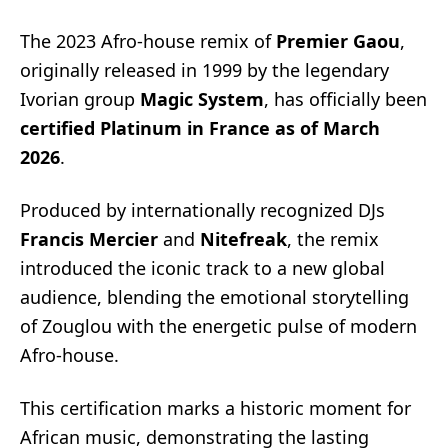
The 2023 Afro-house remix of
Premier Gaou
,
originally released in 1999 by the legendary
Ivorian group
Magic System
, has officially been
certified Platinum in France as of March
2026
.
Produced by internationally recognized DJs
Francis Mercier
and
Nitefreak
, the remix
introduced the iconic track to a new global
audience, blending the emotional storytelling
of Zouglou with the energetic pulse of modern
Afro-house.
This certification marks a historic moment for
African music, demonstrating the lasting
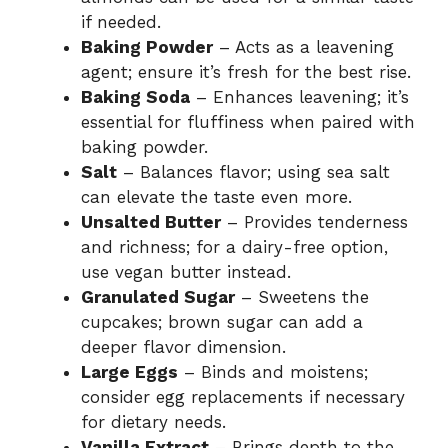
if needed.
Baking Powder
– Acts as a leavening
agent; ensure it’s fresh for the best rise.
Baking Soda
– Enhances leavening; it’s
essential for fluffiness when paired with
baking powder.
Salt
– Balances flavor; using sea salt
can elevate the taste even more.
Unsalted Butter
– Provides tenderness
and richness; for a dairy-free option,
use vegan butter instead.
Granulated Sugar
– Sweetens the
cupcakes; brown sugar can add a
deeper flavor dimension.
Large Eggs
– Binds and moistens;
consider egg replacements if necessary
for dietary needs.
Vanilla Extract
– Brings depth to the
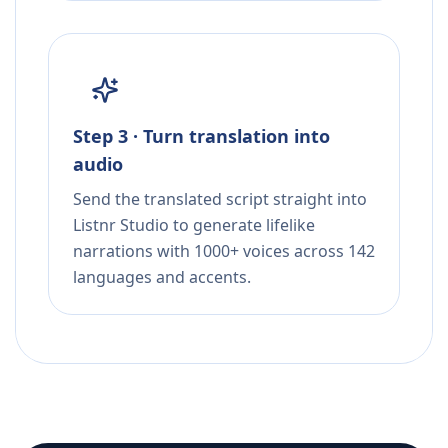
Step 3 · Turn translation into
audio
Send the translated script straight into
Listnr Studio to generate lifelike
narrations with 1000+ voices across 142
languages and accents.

§

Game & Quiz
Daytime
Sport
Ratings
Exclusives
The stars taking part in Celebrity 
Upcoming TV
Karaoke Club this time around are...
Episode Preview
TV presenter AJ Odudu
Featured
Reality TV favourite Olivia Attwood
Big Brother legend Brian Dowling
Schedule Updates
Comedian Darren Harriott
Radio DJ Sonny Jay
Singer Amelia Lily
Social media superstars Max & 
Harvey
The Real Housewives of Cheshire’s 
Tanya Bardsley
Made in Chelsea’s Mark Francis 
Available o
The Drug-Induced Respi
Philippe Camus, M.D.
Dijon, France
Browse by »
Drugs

§

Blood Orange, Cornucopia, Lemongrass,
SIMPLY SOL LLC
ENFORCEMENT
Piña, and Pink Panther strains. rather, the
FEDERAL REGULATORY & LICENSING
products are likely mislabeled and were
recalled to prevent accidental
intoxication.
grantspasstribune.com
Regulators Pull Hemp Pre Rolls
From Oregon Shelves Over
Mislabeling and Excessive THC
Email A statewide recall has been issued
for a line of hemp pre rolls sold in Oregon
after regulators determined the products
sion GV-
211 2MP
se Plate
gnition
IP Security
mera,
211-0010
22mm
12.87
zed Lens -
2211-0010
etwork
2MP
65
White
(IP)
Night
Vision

§

* YOUR GOAL
Would you set down only the lines above from the line with "agent; ensure it’s fresh for the best rise." to the line with "languages and accents.", both included, exactly as they stand and without the pictures?

* TASK RESULT
agent; ensure it’s fresh for the best rise.
Baking Soda
– Enhances leavening; it’s
essential for fluffiness when paired with
baking powder.
Salt
– Balances flavor; using sea salt
can elevate the taste even more.
Unsalted Butter
– Provides tenderness
and richness; for a dairy-free option,
use vegan butter instead.
Granulated Sugar
– Sweetens the
cupcakes; brown sugar can add a
deeper flavor dimension.
Large Eggs
– Binds and moistens;
consider egg replacements if necessary
for dietary needs.
Vanilla Extract
– Brings depth to the
Step 3 · Turn translation into
audio
Send the translated script straight into
Listnr Studio to generate lifelike
narrations with 1000+ voices across 142
languages and accents.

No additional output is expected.